There are two main problems being addressed by the mdb approach - eliminating multiple layers of cache copying, and eliminating multiple layers of locking.
Currently we have per-entry mutexes and also BDB locks for every cached item. The mutex overhead is ridiculous, 40-some bytes per mutex x 10 million entries is a lot of wasted storage. Especially since a single slapd can only actually lock 2-3 items per thread - i.e., we only need on the order of 100 locks, ever. The sane thing to do here is continue to use the BDB approach to locking, but with fewer options.
By default BDB allocates a new locker for every database handle and every cursor that's created. This actually causes us a lot of trouble since it allows two cursors created by the same thread to deadlock each other. (And it's why we had to go to the trouble of wrapping read operations in a TXN, even though we don't need any of the ACID properties for reads.) For mdb we will want an API for which (essentially) threadID == lockerID and cursors and such will not have their own lockerIDs.

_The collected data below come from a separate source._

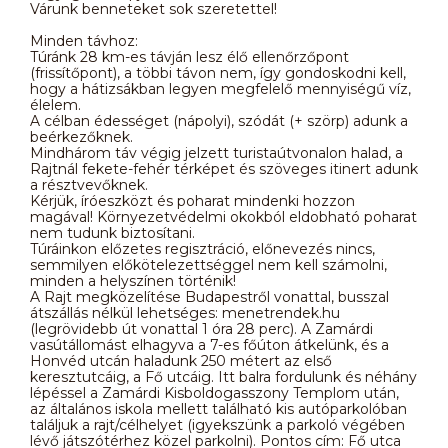
Várunk benneteket sok szeretettel!
Minden távhoz:
Túránk 28 km-es távján lesz élő ellenőrzőpont
(frissítőpont), a többi távon nem, így gondoskodni kell,
hogy a hátizsákban legyen megfelelő mennyiségű víz,
élelem.
A célban édességet (nápolyi), szódát (+ szörp) adunk a
beérkezőknek.
Mindhárom táv végig jelzett turistaútvonalon halad, a
Rajtnál fekete-fehér térképet és szöveges itinert adunk
a résztvevőknek.
Kérjük, íróeszközt és poharat mindenki hozzon
magával! Környezetvédelmi okokból eldobható poharat
nem tudunk biztosítani.
Túráinkon előzetes regisztráció, előnevezés nincs,
semmilyen előkötelezettséggel nem kell számolni,
minden a helyszínen történik!
A Rajt megközelítése Budapestről vonattal, busszal
átszállás nélkül lehetséges: menetrendek.hu
(legrövidebb út vonattal 1 óra 28 perc). A Zamárdi
vasútállomást elhagyva a 7-es főúton átkelünk, és a
Honvéd utcán haladunk 250 métert az első
keresztutcáig, a Fő utcáig. Itt balra fordulunk és néhány
lépéssel a Zamárdi Kisboldogasszony Templom után,
az általános iskola mellett található kis autóparkolóban
találjuk a rajt/célhelyet (igyekszünk a parkoló végében
lévő játszótérhez közel parkolni). Pontos cím: Fő utca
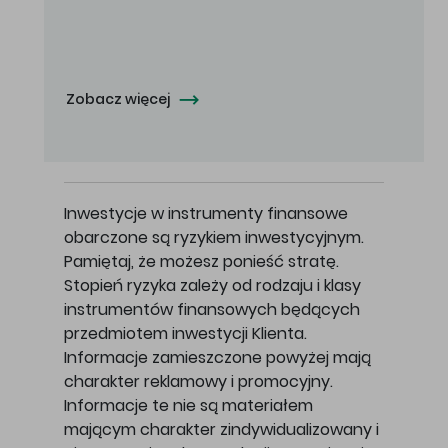
Oferowana cena zakupu Akcji - 10,50 zł za jedną Akcję.
Zobacz więcej
Inwestycje w instrumenty finansowe
obarczone są ryzykiem inwestycyjnym.
Pamiętaj, że możesz ponieść stratę.
Stopień ryzyka zależy od rodzaju i klasy
instrumentów finansowych będących
przedmiotem inwestycji Klienta.
Informacje zamieszczone powyżej mają
charakter reklamowy i promocyjny.
Informacje te nie są materiałem
mającym charakter zindywidualizowany i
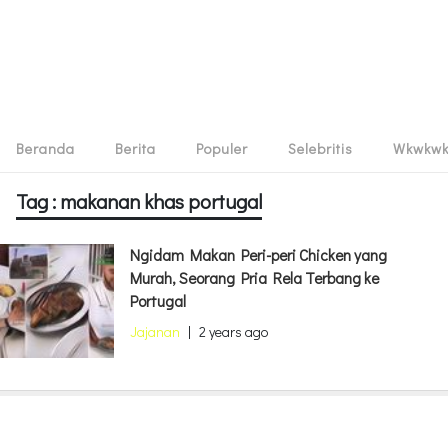
Beranda
Berita
Populer
Selebritis
Wkwkw
Tag : makanan khas portugal
Ngidam Makan Peri-peri Chicken yang
Murah, Seorang Pria Rela Terbang ke
Portugal
Jajanan
|
2 years ago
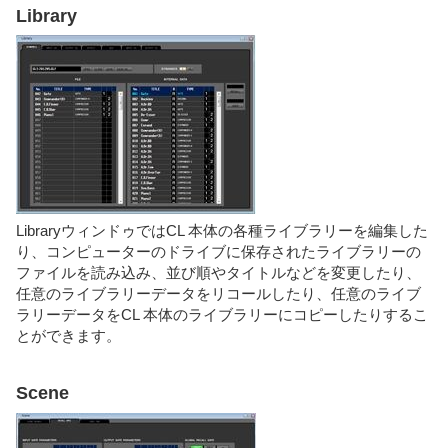
Library
LibraryウィンドゥではCL 本体の各種ライブラリーを編集した
り、コンピューターのドライブに保存されたライブラリーの
ファイルを読み込み、並び順やタイトルなどを変更したり、
任意のライブラリーデータをリコールしたり、任意のライブ
ラリーデータをCL 本体のライブラリーにコピーしたりするこ
とができます。
Scene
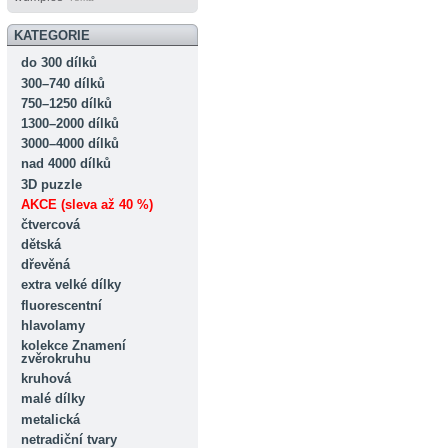
KATEGORIE
do 300 dílků
300–740 dílků
750–1250 dílků
1300–2000 dílků
3000–4000 dílků
nad 4000 dílků
3D puzzle
AKCE (sleva až 40 %)
čtvercová
dětská
dřevěná
extra velké dílky
fluorescentní
hlavolamy
kolekce Znamení
zvěrokruhu
kruhová
malé dílky
metalická
netradiční tvary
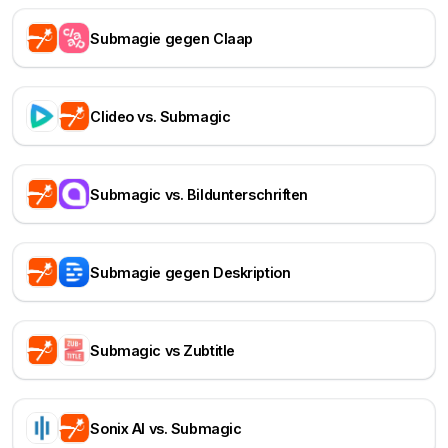
Submagie gegen Claap
Clideo vs. Submagic
Submagic vs. Bildunterschriften
Submagie gegen Deskription
Submagic vs Zubtitle
Sonix AI vs. Submagic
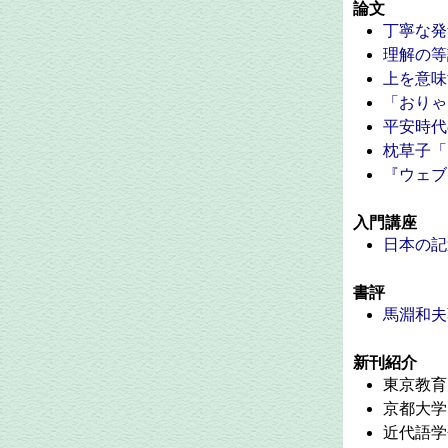
論文
丁寧な発
理解の等
上を意味
「おりゃ
平安時代
枕草子「
『ウェブ
入門講座
日本の記
書評
馬淵和夫
新刊紹介
東京教育
京都大学
近代語学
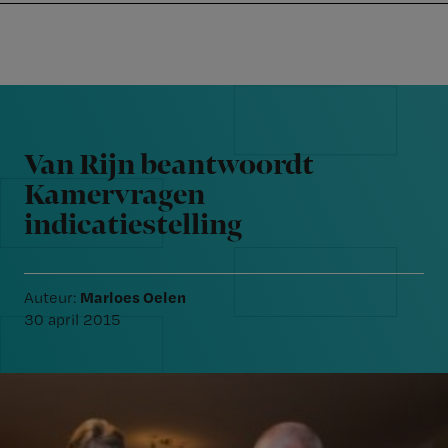
Nursing
W
Skip
Skip
Skip
voor
m
Inloggen
to
to
to
verpleegkundigen
wi
primary
main
footer
jo
navigation
content
Reader
st
Interactions
be
Van Rijn beantwoordt
Kamervragen
indicatiestelling
Marloes Oelen
Auteur:
30 april 2015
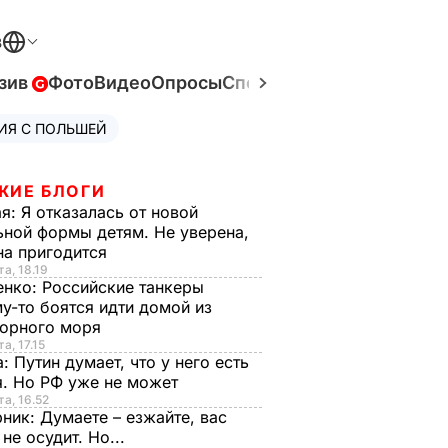
В
зив
Фото
Видео
Опросы
Спецпроекты
Война в Ук
ИЯ С ПОЛЬШЕЙ
ЖИЕ БЛОГИ
ая:
Я отказалась от новой
ной формы детям. Не уверена,
на пригодится
та, 18.19
енко:
Российские танкеры
у-то боятся идти домой из
орного моря
а, 17.15
а:
Путин думает, что у него есть
. Но РФ уже не может
та, 16.52
рник:
Думаете – езжайте, вас
 не осудит. Но...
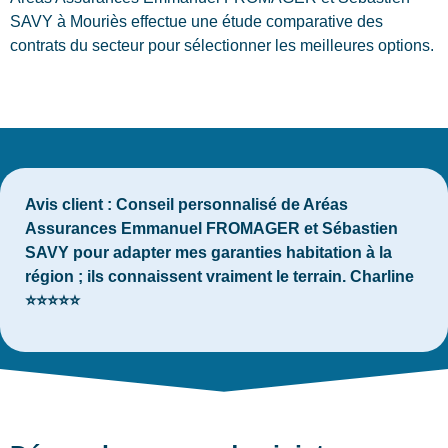
SAVY à Mouriès effectue une étude comparative des
contrats du secteur pour sélectionner les meilleures options.
Avis client :
Conseil personnalisé de Aréas
Assurances Emmanuel FROMAGER et Sébastien
SAVY pour adapter mes garanties habitation à la
région ; ils connaissent vraiment le terrain. Charline
⭐⭐⭐⭐⭐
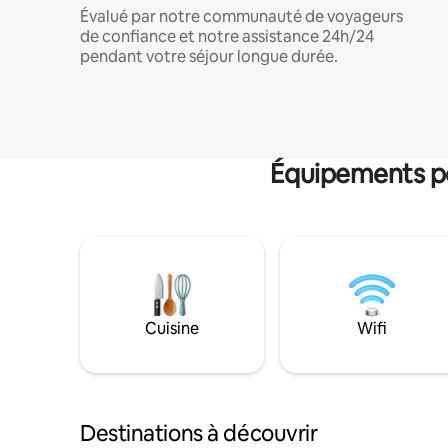
Évalué par notre communauté de voyageurs
de confiance et notre assistance 24h/24
pendant votre séjour longue durée.
Équipements po
Cuisine
Wifi
Destinations à découvrir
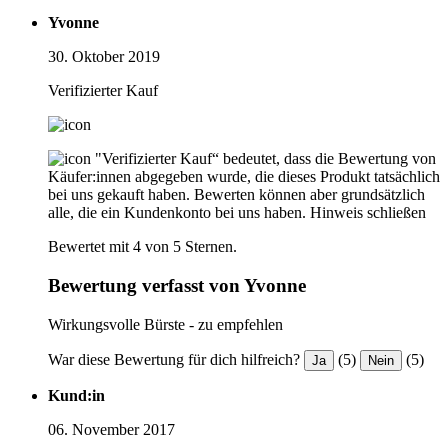
Yvonne
30. Oktober 2019
Verifizierter Kauf
"Verifizierter Kauf“ bedeutet, dass die Bewertung von
Käufer:innen abgegeben wurde, die dieses Produkt tatsächlich
bei uns gekauft haben. Bewerten können aber grundsätzlich
alle, die ein Kundenkonto bei uns haben.
Hinweis schließen
Bewertet mit 4 von 5 Sternen.
Bewertung verfasst von Yvonne
Wirkungsvolle Bürste - zu empfehlen
War diese Bewertung für dich hilfreich?
(5)
(5)
Ja
Nein
Kund:in
06. November 2017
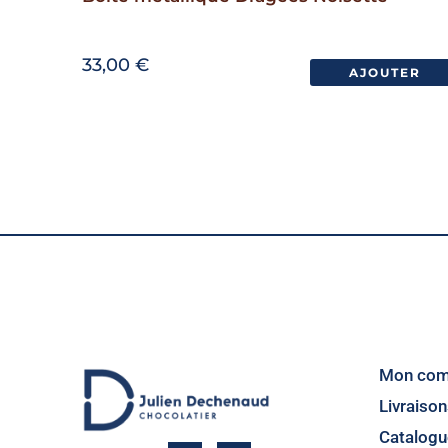
33,00
€
AJOUTER
Mon com
Livraison
Catalogu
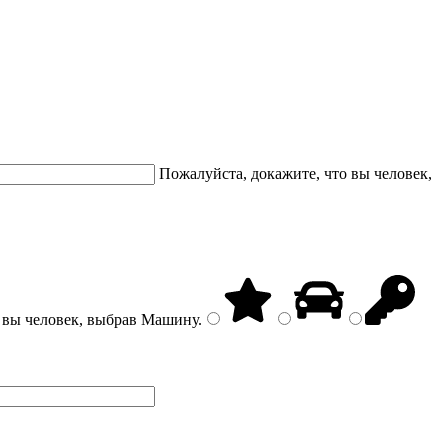
Пожалуйста, докажите, что вы человек,
 вы человек, выбрав
Машину
.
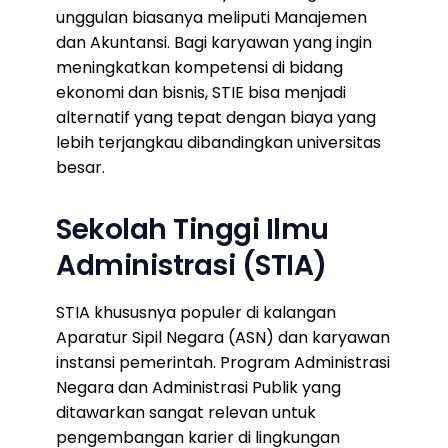
unggulan biasanya meliputi Manajemen
dan Akuntansi. Bagi karyawan yang ingin
meningkatkan kompetensi di bidang
ekonomi dan bisnis, STIE bisa menjadi
alternatif yang tepat dengan biaya yang
lebih terjangkau dibandingkan universitas
besar.
Sekolah Tinggi Ilmu
Administrasi (STIA)
STIA khususnya populer di kalangan
Aparatur Sipil Negara (ASN) dan karyawan
instansi pemerintah. Program Administrasi
Negara dan Administrasi Publik yang
ditawarkan sangat relevan untuk
pengembangan karier di lingkungan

Actual locks will be managed in separate tables. The most common case will be locks indexed by entryID. For this case we can easily structure the table to minimize lock and cache contention. E.g., for 16 threads, use a 16x16 array of structures. Each element contains a vector of 16 (mutex,locker,entryID) tuples. The element to lock for a given entryID is ((entryID & 0xff0) >> 4). In the worst case of all 16 threads going after the same entry, they will all be waiting on a single mutex which is no worse than what we have now. For all 16 threads going after the same slot, they will simply have to use other slots in the lock vector.
But in the typical case, all threads will be going after different mutexes residing in different processor cachelines. And, a thread that is iterating sequentially through the database will be re-using the same mutex/cacheline for 16 entries at a time.
(16 was chosen just for the purpose of this example. The actual numbers should be derived from the maximum number of threads allowed to access the database.)
Howard Chu wrote:
There are two main problems being addressed by the mdb approach - eliminating multiple layers of cache copying, and eliminating multiple layers of locking.
Currently we have per-entry mutexes and also BDB locks for every cached item. The mutex overhead is ridiculous, 40-some bytes per mutex x 10 million entries is a lot of wasted storage. Especially since a single slapd can only actually lock 2-3 items per thread - i.e., we only need on the order of 100 locks, ever. The sane thing to do here is continue to use the BDB approach to locking, but with fewer options.
Note that we can use this locking approach in back-bdb too, but aside from the memory savings I don't see it giving any performance gain. The real gain comes from completely eliminating one layer of locks, not just from streamlining one layer but keeping both layers.